To perform custom transformation on your data, you can use either of the three most popular scripting languages on top of Hadoop: Hive, Pig, and Spark. Hive Script, Pig Script, and Spark Script operators in the Scripting group let you write your own code. All three can take multiple input data sets and Pig Script and Spark Script can deliver multiple output data sets. Hive Script and Pig Script operators determine the metadata during design time, and also check whether the scripts contain syntax errors. The Spark Script operator does not handle metadata on its output and has no checks for syntax errors. Syntax highlighting is available for Spark scripts in Python.

Process Control subgroup

The Process Control subgroup contains operators related to organizing the steps of the process. In the Loop operator subgroup, Loop Attributes iterates through the columns of a data set and performs an arbitrary Radoop subprocess in each iteration. The general Loop operator performs its inner subprocess an arbitrary number of times.

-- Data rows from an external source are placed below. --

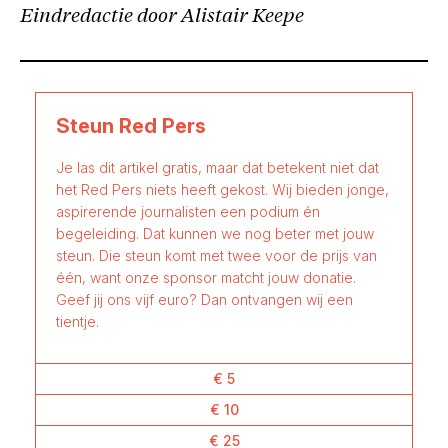
Eindredactie door Alistair Keepe
Steun Red Pers
Je las dit artikel gratis, maar dat betekent niet dat
het Red Pers niets heeft gekost. Wij bieden jonge,
aspirerende journalisten een podium én
begeleiding. Dat kunnen we nog beter met jouw
steun. Die steun komt met twee voor de prijs van
één, want onze sponsor matcht jouw donatie.
Geef jij ons vijf euro? Dan ontvangen wij een
tientje.
€ 5
€ 10
€ 25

Local In-Memory Computation subgroup

The Local In-Memory Computation subgroup contains operators that help you combine processing in the cluster with processing in memory. In-Memory Subprocess (Sample) fetches a sample from a data set in the cluster to memory and performs its inner subprocess on the sample there. This subprocess can use any of the hundreds of core Altair RapidMiner operators. In-Memory Processing (Full) is similar, but it reads and processes the whole data set by performing iterations similar to the Sample version. That is, it partitions the input data set into n chunks, then runs its in-memory subprocess on each of these chunks in a loop with n iterations. It can append the resulting data sets of these subprocesses to create an output data set on the cluster. See the section on Advanced Process Design for more detail.

Process Pushdown subgroup

This group contains one of the most powerful operators in Rapidminer Radoop, the Single Process Pushdown. This meta-operator can contain any operator from the RapidMiner Community Edition and from most extensions (e.g. Text processing, Weka). The subprocess inside the Single Process Pushdown is pushed to one of the cluster nodes and executed using the node's memory. The result is available on the output as HadoopExampleSet (first output port) or as an in-memory IOObject, like a model or a performance vector (other output ports). More information and further hints on this operator can be found on the Advanced Process Design page.

Random Data Generation subgroup

If you need big data on Hive for testing purposes, use the Generate Data operator in this group. It can generate huge amount of numerical data using the selected target function for calculating the label value.